● YOUR ASSIGNMENT
Copy out precisely the lines from the start of the data through the line with "22 SEPTEMBER 2011", and keep pictures out of it.

++++ DATASET ENTRIES ++++

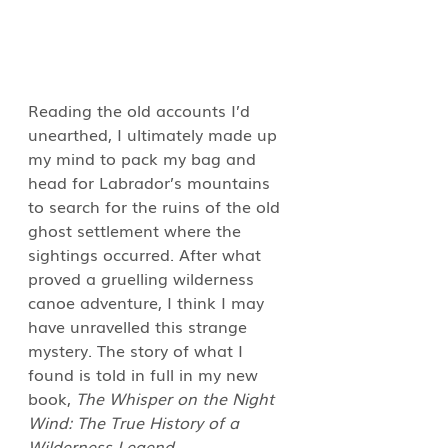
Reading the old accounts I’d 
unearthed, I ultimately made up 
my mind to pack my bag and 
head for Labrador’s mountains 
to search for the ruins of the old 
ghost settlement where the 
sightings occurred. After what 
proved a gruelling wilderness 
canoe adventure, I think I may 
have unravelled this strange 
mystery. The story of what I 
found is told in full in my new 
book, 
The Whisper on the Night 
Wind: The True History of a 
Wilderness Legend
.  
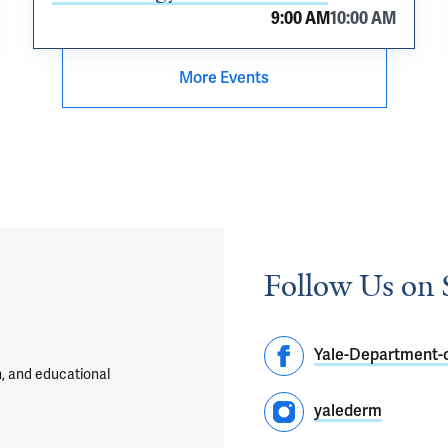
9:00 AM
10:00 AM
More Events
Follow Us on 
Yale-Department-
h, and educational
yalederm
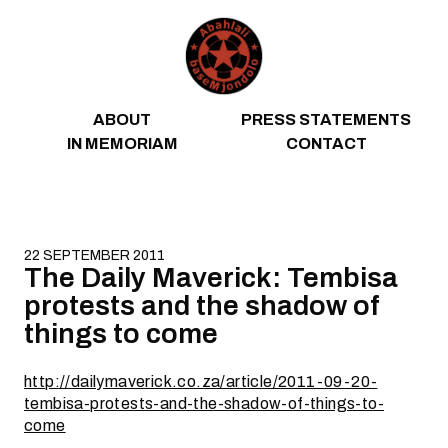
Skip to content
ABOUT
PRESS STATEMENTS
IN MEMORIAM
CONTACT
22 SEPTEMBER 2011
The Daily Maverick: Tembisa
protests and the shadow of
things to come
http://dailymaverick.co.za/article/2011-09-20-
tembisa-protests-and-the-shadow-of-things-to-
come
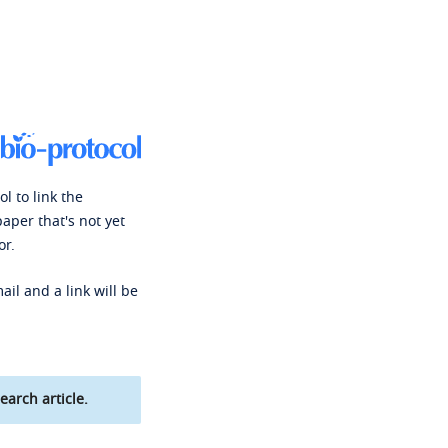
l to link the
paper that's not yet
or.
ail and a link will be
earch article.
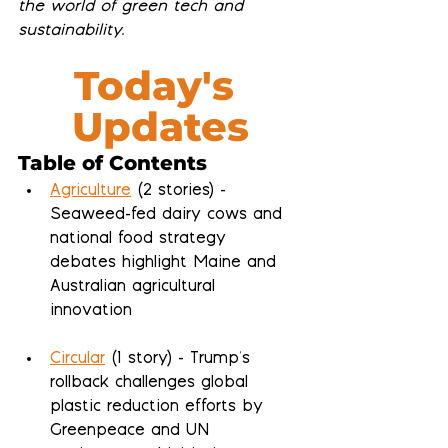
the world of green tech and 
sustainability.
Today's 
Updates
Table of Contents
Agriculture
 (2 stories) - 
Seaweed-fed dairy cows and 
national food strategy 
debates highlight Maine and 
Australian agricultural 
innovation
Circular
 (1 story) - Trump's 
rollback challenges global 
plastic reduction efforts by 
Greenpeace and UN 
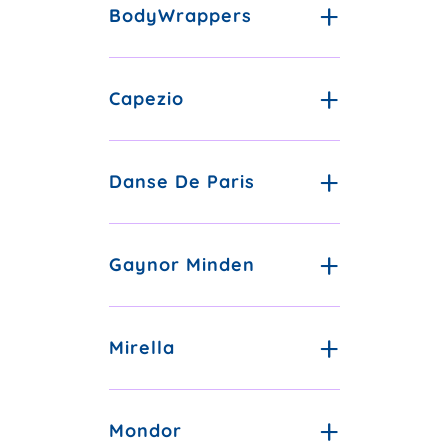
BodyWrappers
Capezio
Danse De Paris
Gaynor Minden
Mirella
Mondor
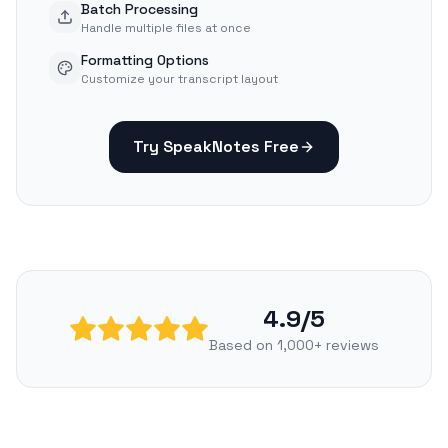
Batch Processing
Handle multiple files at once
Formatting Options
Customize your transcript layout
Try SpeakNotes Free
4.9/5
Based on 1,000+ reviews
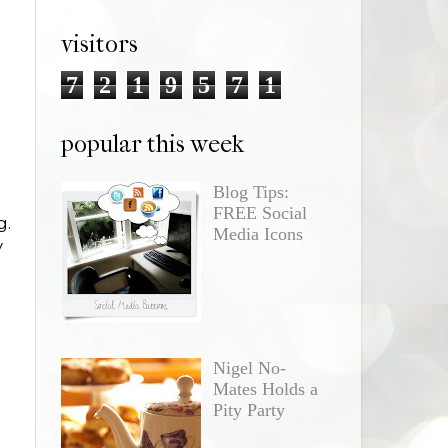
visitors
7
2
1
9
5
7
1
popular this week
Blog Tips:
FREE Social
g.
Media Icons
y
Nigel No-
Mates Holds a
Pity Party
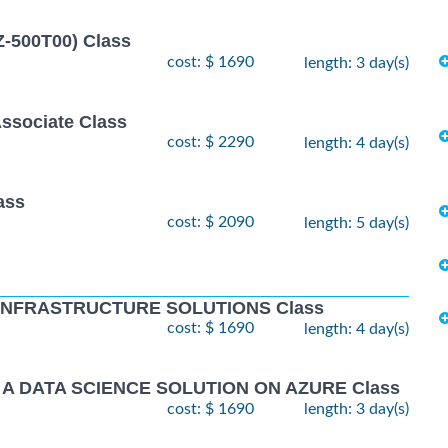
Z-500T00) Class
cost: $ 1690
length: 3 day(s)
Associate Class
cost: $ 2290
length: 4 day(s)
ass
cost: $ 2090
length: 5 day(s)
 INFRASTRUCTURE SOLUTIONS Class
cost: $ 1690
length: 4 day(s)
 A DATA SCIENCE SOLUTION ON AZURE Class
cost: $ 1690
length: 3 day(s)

++++

● ANSWER BOX
Reading the old accounts I’d 
unearthed, I ultimately made up 
my mind to pack my bag and 
head for Labrador’s mountains 
to search for the ruins of the old 
ghost settlement where the 
sightings occurred. After what 
proved a gruelling wilderness 
canoe adventure, I think I may 
have unravelled this strange 
mystery. The story of what I 
found is told in full in my new 
book, 
The Whisper on the Night 
Wind: The True History of a 
Wilderness Legend
.  
9:00 AM
10:00 AM
More Events
Follow Us on 
Yale-Department-
h, and educational
yalederm
Skip to content
ABOUT
PRESS STATEMENTS
IN MEMORIAM
CONTACT
22 SEPTEMBER 2011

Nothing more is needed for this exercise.